TASK DATA -

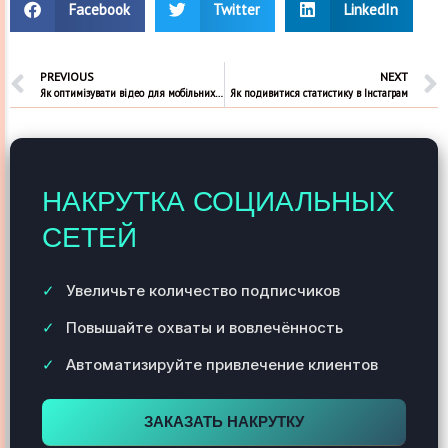
Facebook
Twitter
LinkedIn
PREVIOUS
NEXT
Як оптимізувати відео для мобільних пристроїв телеграм
Як подивитися статистику в Інстаграм
НАКРУТКА СОЦИАЛЬНЫХ
СЕТЕЙ
Увеличьте количество подписчиков
Повышайте охваты и вовлечённость
Автоматизируйте привлечение клиентов
ЗАКАЗАТЬ НАКРУТКУ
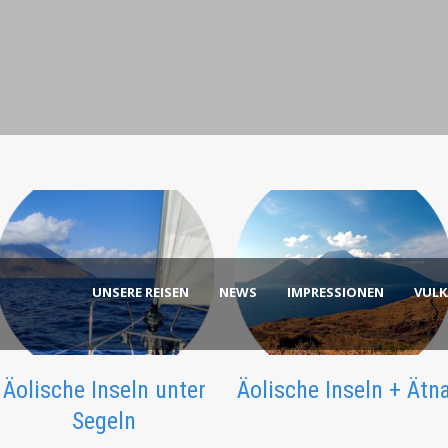
UNSERE REISEN
NEWS
IMPRESSIONEN
VUL
Äolische Inseln unter
Äolische Inseln + Ätn
Segeln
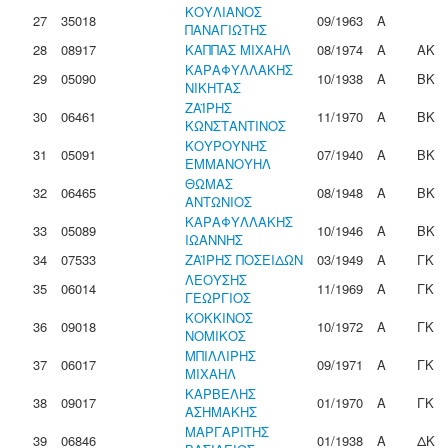
ΚΟΥΛΙΑΝΟΣ
27
35018
09/1963
Α
ΠΑΝΑΓΙΩΤΗΣ
28
08917
ΚΑΠΠΑΣ ΜΙΧΑΗΛ
08/1974
Α
ΑΚ
ΚΑΡΑΦΥΛΛΑΚΗΣ
29
05090
10/1938
Α
ΒΚ
ΝΙΚΗΤΑΣ
ΖΑΪΡΗΣ
30
06461
11/1970
Α
ΒΚ
ΚΩΝΣΤΑΝΤΙΝΟΣ
ΚΟΥΡΟΥΝΗΣ
31
05091
07/1940
Α
ΒΚ
ΕΜΜΑΝΟΥΗΛ
ΘΩΜΑΣ
32
06465
08/1948
Α
ΒΚ
ΑΝΤΩΝΙΟΣ
ΚΑΡΑΦΥΛΛΑΚΗΣ
33
05089
10/1946
Α
ΒΚ
ΙΩΑΝΝΗΣ
34
07533
ΖΑΪΡΗΣ ΠΟΣΕΙΔΩΝ
03/1949
Α
ΓΚ
ΛΕΟΥΣΗΣ
35
06014
11/1969
Α
ΓΚ
ΓΕΩΡΓΙΟΣ
ΚΟΚΚΙΝΟΣ
36
09018
10/1972
Α
ΓΚ
ΝΟΜΙΚΟΣ
ΜΠΙΛΛΙΡΗΣ
37
06017
09/1971
Α
ΓΚ
ΜΙΧΑΗΛ
ΚΑΡΒΕΛΗΣ
38
09017
01/1970
Α
ΓΚ
ΑΣΗΜΑΚΗΣ
ΜΑΡΓΑΡΙΤΗΣ
39
06846
01/1938
Α
ΔΚ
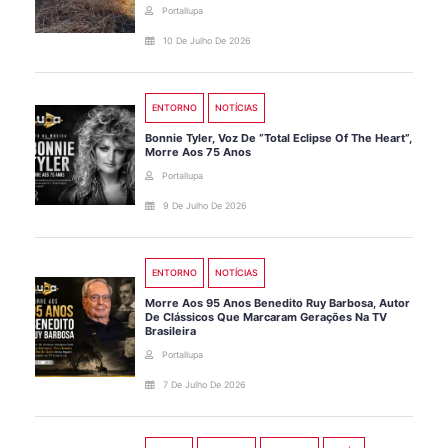
Portallupa
10 De Julho De 2026
ENTORNO
NOTÍCIAS
Bonnie Tyler, Voz De “Total Eclipse Of The Heart”,
Morre Aos 75 Anos
Portallupa
9 De Julho De 2026
ENTORNO
NOTÍCIAS
Morre Aos 95 Anos Benedito Ruy Barbosa, Autor
De Clássicos Que Marcaram Gerações Na TV
Brasileira
Portallupa
7 De Julho De 2026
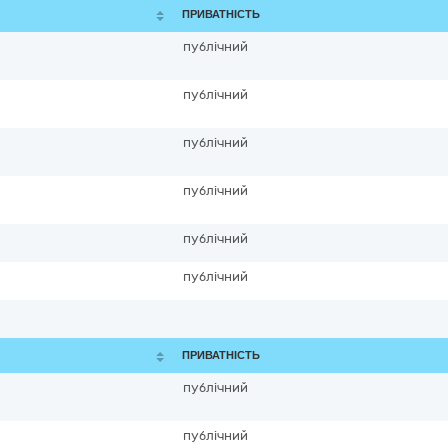
ПРИВАТНІСТЬ
публічний
публічний
публічний
публічний
публічний
публічний
ПРИВАТНІСТЬ
публічний
публічний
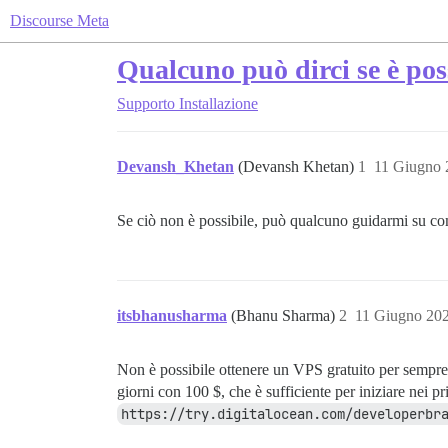
Discourse Meta
Qualcuno può dirci se è pos
Supporto
Installazione
Devansh_Khetan
(Devansh Khetan)
1
11 Giugno 
Se ciò non è possibile, può qualcuno guidarmi su com
itsbhanusharma
(Bhanu Sharma)
2
11 Giugno 20
Non è possibile ottenere un VPS gratuito per sempre
giorni con 100 $, che è sufficiente per iniziare nei p
https://try.digitalocean.com/developerbr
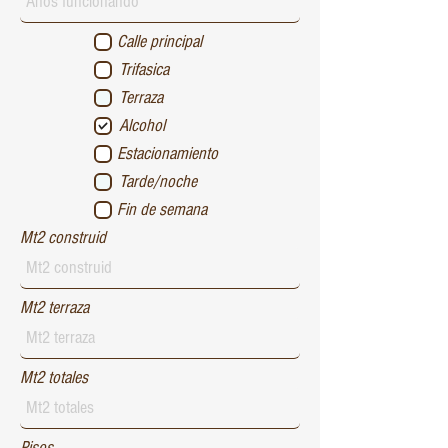
Calle principal
Trifasica
Terraza
Alcohol
Estacionamiento
Tarde/noche
Fin de semana
Mt2 construid
Mt2 terraza
Mt2 totales
Pisos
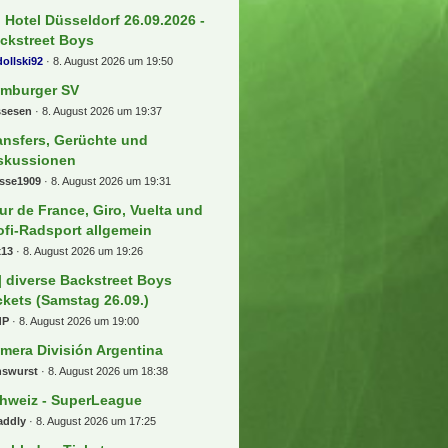
] Hotel Düsseldorf 26.09.2026 -
ckstreet Boys
ollski92
8. August 2026 um 19:50
mburger SV
ssesen
8. August 2026 um 19:37
ansfers, Gerüchte und
skussionen
osse1909
8. August 2026 um 19:31
ur de France, Giro, Vuelta und
ofi-Radsport allgemein
x13
8. August 2026 um 19:26
] diverse Backstreet Boys
ckets (Samstag 26.09.)
dP
8. August 2026 um 19:00
imera División Argentina
nswurst
8. August 2026 um 18:38
hweiz - SuperLeague
addly
8. August 2026 um 17:25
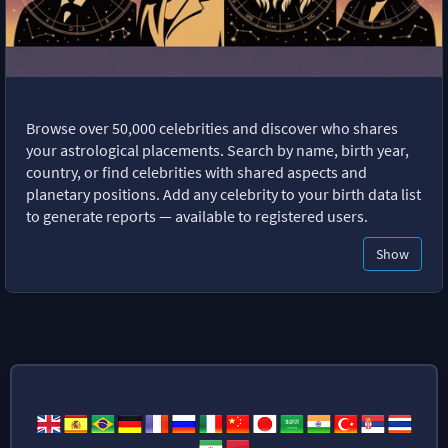
Browse over 50,000 celebrities and discover who shares
your astrological placements. Search by name, birth year,
country, or find celebrities with shared aspects and
planetary positions. Add any celebrity to your birth data list
to generate reports — available to registered users.
Show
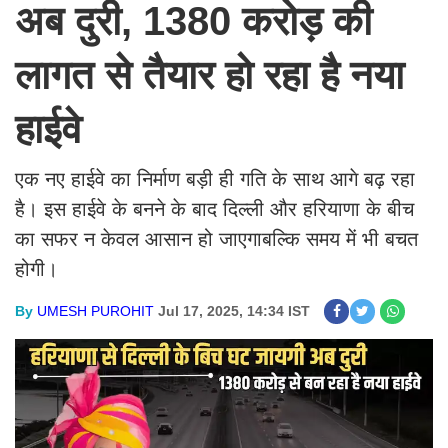
अब दुरी, 1380 करोड़ की
लागत से तैयार हो रहा है नया
हाईवे
एक नए हाईवे का निर्माण बड़ी ही गति के साथ आगे बढ़ रहा
है। इस हाईवे के बनने के बाद दिल्ली और हरियाणा के बीच
का सफर न केवल आसान हो जाएगाबल्कि समय में भी बचत
होगी।
By
UMESH PUROHIT
Jul 17, 2025, 14:34 IST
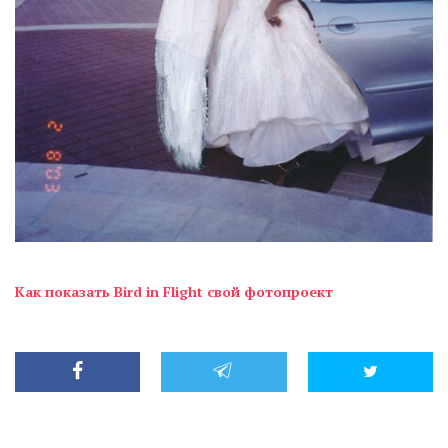
Как показать Bird in Flight свой фотопроект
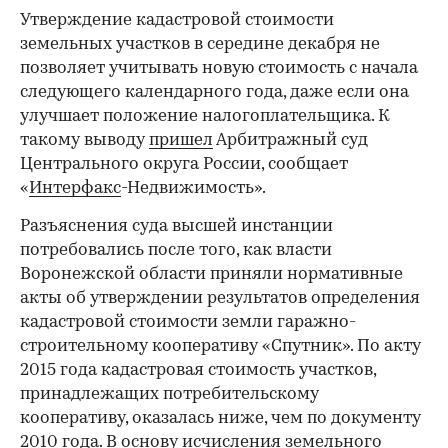
Утверждение кадастровой стоимости
земельных участков в середине декабря не
позволяет учитывать новую стоимость с начала
следующего календарного года, даже если она
улучшает положение налогоплательщика. К
такому выводу
пришел
Арбитражный суд
Центрального округа России, сообщает
«
Интерфакс
-Недвижимость».
Разъяснения суда высшей инстанции
потребовались после того, как власти
Воронежской области приняли нормативные
акты об утверждении результатов определения
кадастровой стоимости земли гаражно-
строительному кооперативу «Спутник». По акту
2015 года кадастровая стоимость участков,
принадлежащих потребительскому
кооперативу, оказалась ниже, чем по документу
2010 года. В основу исчисления земельного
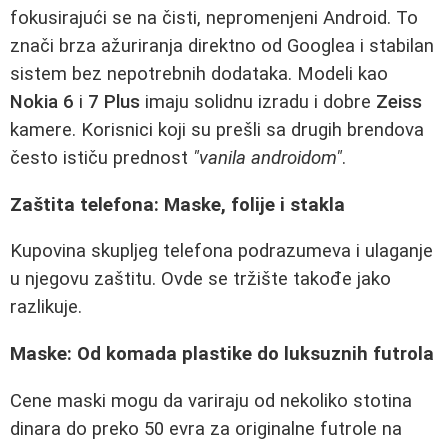
fokusirajući se na čisti, nepromenjeni Android. To
znači brza ažuriranja direktno od Googlea i stabilan
sistem bez nepotrebnih dodataka. Modeli kao
Nokia 6
i
7 Plus
imaju solidnu izradu i dobre
Zeiss
kamere. Korisnici koji su prešli sa drugih brendova
često ističu prednost
"vanila androidom"
.
Zaštita telefona: Maske, folije i stakla
Kupovina skupljeg telefona podrazumeva i ulaganje
u njegovu zaštitu. Ovde se tržište takođe jako
razlikuje.
Maske: Od komada plastike do luksuznih futrola
Cene maski mogu da variraju od nekoliko stotina
dinara do preko 50 evra za originalne futrole na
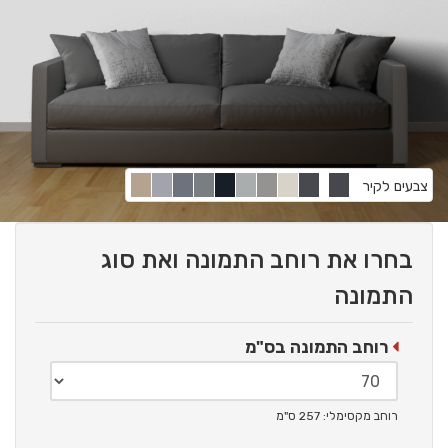
צבעים לקיר
בחרו את רוחב התמונה ואת סוג
התמונה
רוחב התמונה בס"מ
רוחב מקסימלי: 257 ס"מ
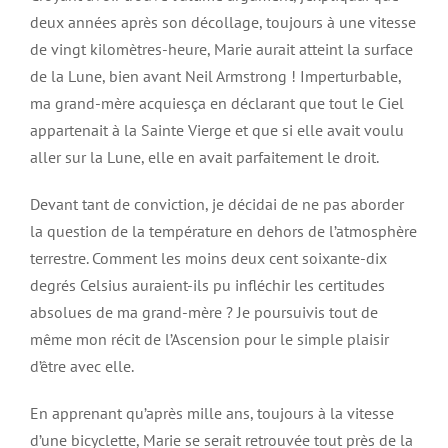
deux années après son décollage, toujours à une vitesse
de vingt kilomètres-heure, Marie aurait atteint la surface
de la Lune, bien avant Neil Armstrong ! Imperturbable,
ma grand-mère acquiesça en déclarant que tout le Ciel
appartenait à la Sainte Vierge et que si elle avait voulu
aller sur la Lune, elle en avait parfaitement le droit.
Devant tant de conviction, je décidai de ne pas aborder
la question de la température en dehors de l’atmosphère
terrestre. Comment les moins deux cent soixante-dix
degrés Celsius auraient-ils pu infléchir les certitudes
absolues de ma grand-mère ? Je poursuivis tout de
même mon récit de l’Ascension pour le simple plaisir
d’être avec elle.
En apprenant qu’après mille ans, toujours à la vitesse
d’une bicyclette, Marie se serait retrouvée tout près de la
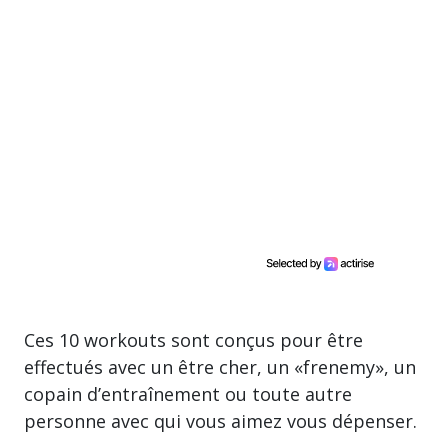
Ces 10 workouts sont conçus pour être
effectués avec un être cher, un «frenemy», un
copain d’entraînement ou toute autre
personne avec qui vous aimez vous dépenser.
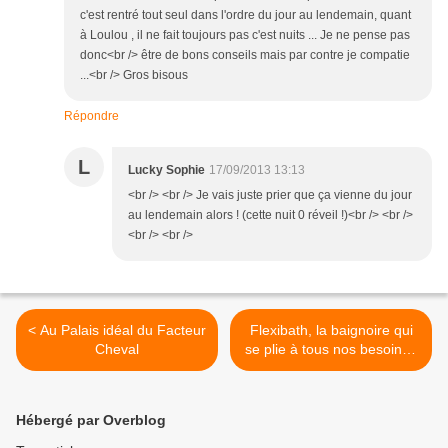
c'est rentré tout seul dans l'ordre du jour au lendemain, quant
à Loulou , il ne fait toujours pas c'est nuits ... Je ne pense pas
donc<br /> être de bons conseils mais par contre je compatie
...<br /> Gros bisous
Répondre
L
Lucky Sophie
17/09/2013 13:13
<br /> <br /> Je vais juste prier que ça vienne du jour
au lendemain alors ! (cette nuit 0 réveil !)<br /> <br />
<br /> <br />
< Au Palais idéal du Facteur
Flexibath, la baignoire qui
Cheval
se plie à tous nos besoins !
>
Hébergé par Overblog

ASSIGNMENT - Above are lines of data; count those that hold "רוחב" and answer with the number only.

ANSWER TO THE EXERCISE - 3